I was awe struck as I sat by my Mom at the age of eight, listening to the incredible range and passion of their melodic voices.

Singing was a big part of my life when I was growing up. It really began when my Mom took me to a series being held at the Paramount Theatre, here in Kelowna, where they were showing popular old time musicals from a generation gone by. I remember sitting in the theatre listening to the featured movie that night with Nelson Eddy and Jeanette MacDonald.

I was awe struck as I sat by my Mom at the age of eight, listening to the incredible range and passion of their melodic voices.

I suppose the joy I felt was also mixed in with the fact that this was a week of outings that I shared by myself with my Mom, all other siblings having been left at home.

I loved music. I had begun teaching myself to play the piano in the year before this exposure to some of the classical singers of the ’30s and ’40s. After basking in this week-long foray, hearing voices I had never experienced, I felt driven to sit every night at the piano in our basement diligently practising for hours with Mom’s childhood music books on learning the piano.

Over the next year my natural musical ability found me playing well and advancing to much more difficult music. I began singing and playing from a song book of classics written in the ’30s. Jeanette’s voice ran in my ear, and an incredible energy welled up in my heart as I began to sing these torch songs from that golden era. I imagined myself becoming a great singer on the stage one day and singing became both a joy and a great solace through many difficult times that I experienced in my growing up years.

The memory of those many nights alone in the basement playing the piano and singing at the top of my lungs are embedded in the fabric of my growing up years. All the songs and the precious moments of music allowed me a form of expression of how I felt inside and became a part of my being that will be with me forever.

Over the past year, I have had the pleasure of meeting a man I consider inspirational. His name is Nigel Brown and he has spearheaded the Sing for Your Life Foundation, B.C., based here in Kelowna.

His passion for giving was well honed as the founder of the Make A Wish Foundation, one I am sure you are all very familiar with. He has brought his genuine desire to make a difference in people’s lives to help improve the health and wellbeing of older people through music.
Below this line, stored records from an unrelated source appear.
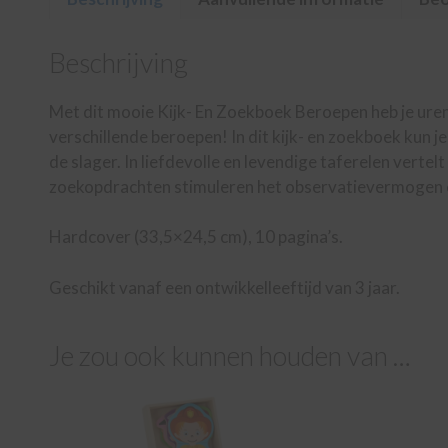
Beschrijving
Met dit mooie Kijk- En Zoekboek Beroepen heb je urenla
verschillende beroepen! In dit kijk- en zoekboek kun je
de slager. In liefdevolle en levendige taferelen verte
zoekopdrachten stimuleren het observatievermogen en 
Hardcover (33,5×24,5 cm), 10 pagina’s.
Geschikt vanaf een ontwikkelleeftijd van 3 jaar.
Je zou ook kunnen houden van …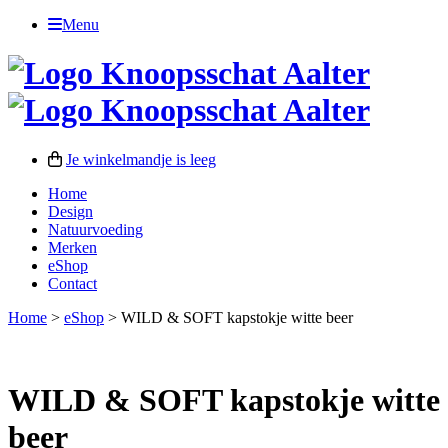
Menu
Je winkelmandje is leeg
Home
Design
Natuurvoeding
Merken
eShop
Contact
Home
>
eShop
>
WILD & SOFT kapstokje witte beer
WILD & SOFT kapstokje witte
beer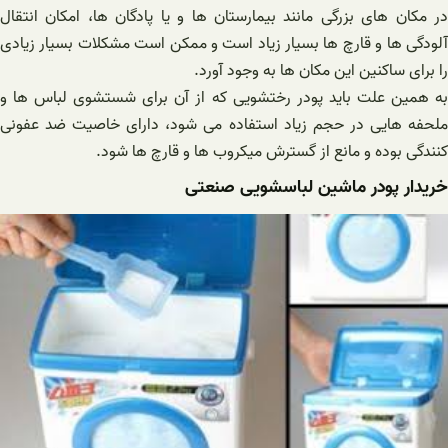
در مکان های بزرگی مانند بیمارستان ها و یا پادگان ها، امکان انتقال
آلودگی ها و قارچ ها بسیار زیاد است و ممکن است مشکلات بسیار زیادی
را برای ساکنین این مکان ها به وجود آورد.
به همین علت باید پودر رختشویی که از آن برای شستشوی لباس ها و
ملحفه هایی در حجم زیاد استفاده می شود، دارای خاصیت ضد عفونی
کنندگی بوده و مانع از گسترش میکروب ها و قارچ ها شود.
خریدار پودر ماشین لباسشویی صنعتی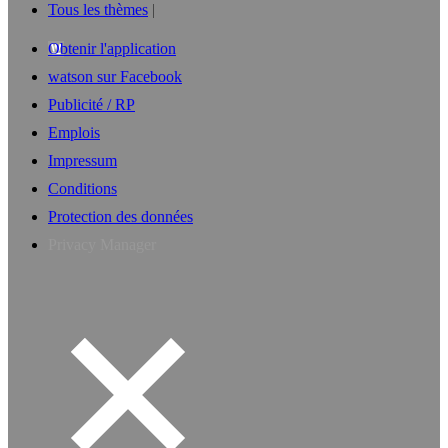
Tous les thèmes
Obtenir l'application
watson sur Facebook
Publicité / RP
Emplois
Impressum
Conditions
Protection des données
Privacy Manager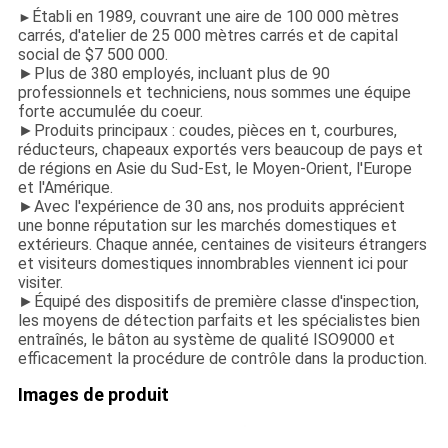
Établi en 1989, couvrant une aire de 100 000 mètres
►
carrés, d'atelier de 25 000 mètres carrés et de capital
social de $7 500 000.
►Plus de 380 employés, incluant plus de 90
professionnels et techniciens, nous sommes une équipe
forte accumulée du coeur.
►Produits principaux : coudes, pièces en t, courbures,
réducteurs, chapeaux exportés vers beaucoup de pays et
de régions en Asie du Sud-Est, le Moyen-Orient, l'Europe
et l'Amérique.
►Avec l'expérience de 30 ans, nos produits apprécient
une bonne réputation sur les marchés domestiques et
extérieurs. Chaque année, centaines de visiteurs étrangers
et visiteurs domestiques innombrables viennent ici pour
visiter.
►Équipé des dispositifs de première classe d'inspection,
les moyens de détection parfaits et les spécialistes bien
entraînés, le bâton au système de qualité ISO9000 et
efficacement la procédure de contrôle dans la production.
Images de produit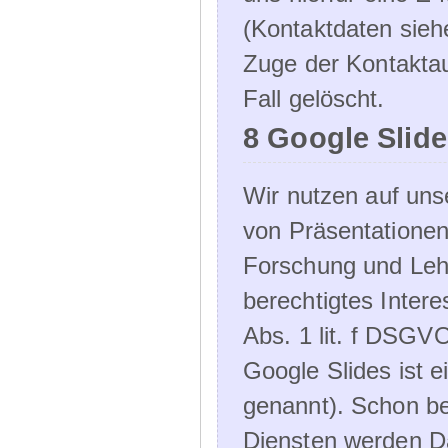
(Kontaktdaten sieh
Zuge der Kontakta
Fall gelöscht.
8 Google Slid
Wir nutzen auf uns
von Präsentation
Forschung und Lehr
berechtigtes Inter
Abs. 1 lit. f DSGV
Google Slides ist 
genannt). Schon be
Diensten werden D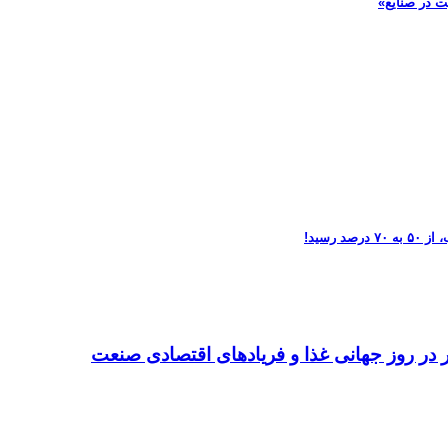
ت در صنایع»
تر در روز جهانی غذا و فریادهای اقتصادی صنعت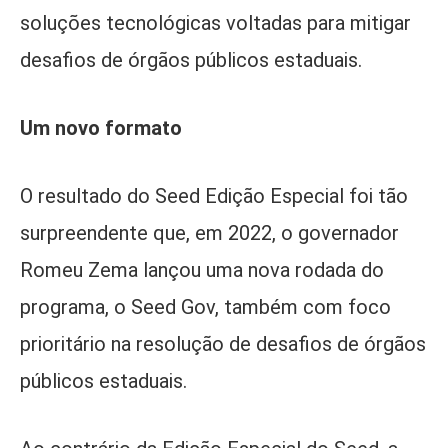
soluções tecnológicas voltadas para mitigar
desafios de órgãos públicos estaduais.
Um novo formato
O resultado do Seed Edição Especial foi tão
surpreendente que, em 2022, o governador
Romeu Zema lançou uma nova rodada do
programa, o Seed Gov, também com foco
prioritário na resolução de desafios de órgãos
públicos estaduais.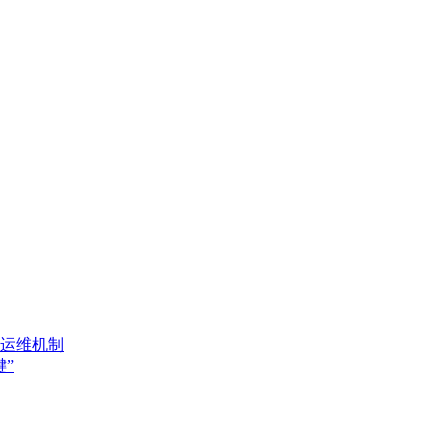
运维机制
键”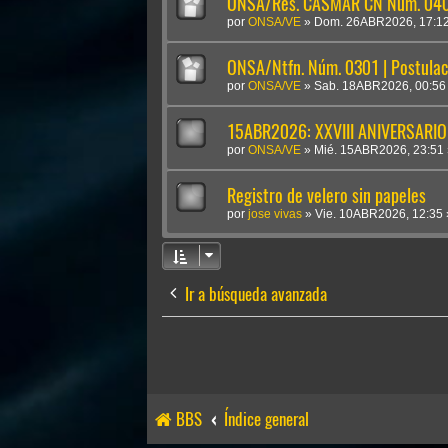
ONSA/Res. CASMAR CN Núm. 0409
por
ONSA/VE
»
Dom. 26ABR2026, 17:1
ONSA/Ntfn. Núm. 0301 | Postulac
por
ONSA/VE
»
Sab. 18ABR2026, 00:56
15ABR2026: XXVIII ANIVERSARIO
por
ONSA/VE
»
Mié. 15ABR2026, 23:51
Registro de velero sin papeles
por
jose vivas
»
Vie. 10ABR2026, 12:35
Ir a búsqueda avanzada
BBS
Índice general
Through holding 90 minute gatherings in our community, called Silver Song Clubs, seniors are joined together with a facilitator in participatory singing and music-making. They are given the opportunity to experience the well documented evidence that these groups provide distinct wellness benefits, helping seniors be healthier through improved respiratory function and circulation, as well as from becoming more engaged and less isolated.

The groups are offered free of charge to area seniors, with one held on the Westside and two others in Kelowna. Family or professional caregivers are always welcome. Go to the Sing For Your Life website to view the 2014-2015 schedule and find out more information at www.singforyourlife-canada.org or just call 250-860-5408. They’d love to talk to you.

Sing For Your Life has taken the initiative to bring the celebrated documentary Alive Inside, winner of the Audience Award at the 2014 Sundance Film Festival, to Kelowna as a fundraiser for the foundation’s good work. This full-length movie follows social worker Dan Cohen as he attends to nursing home residents suffering from dementia, using music to help them re-engage and re-connect. He watches as their faces transform with joy as he plays their favourite songs from the past through headphones and feels the music connect their spirit to him and to pleasures that have long been forgotten. A magical band of love and dreams is felt in this joining, and the power of it is unmistakeable.

I experience this myself as I sit with my Mom, now in residential care, and begin to sing some of the songs we used to all belt out in unison as our family sat around the campfire many summer nights at my grandparent’s lakeside cottage. Being a horse gal, Strawberry Roan is her favourite and she joins in with me as I sing, remembering many of the words despite not knowing what she did half an hour before. The smile and the light in her eyes warms my heart in a shared moment once again, just like when I took her hand in the movie theatre many years ago as I basked in the melodic wonder of Jeanette and Eddy, harmonizing their incredible voices together on the big screen.

Please support this fundraiser by attending the screening of this show that will surely bring tears to your eyes, on Thursday, Oct. 23 at 7 p.m. at the Paramount Theatre on Bernard Avenue. It is described by Kent Youngson, PhD as “Equal parts of heartbreaking and joyful—showing the true power that music has on the human psyche.” Fantastic film!

I will be there with my sister and my Mom’s two private caregivers so that we can all learn from Dan’s mission to make a difference in the lives of those with dementia. I hope to share in this experience with many other family members of older parents or those involved in elder care to be inspired by its message.

Watch a trailer at www.singforlife-canada.org and then buy your tickets and help make a difference in the life of someone you care for in our community.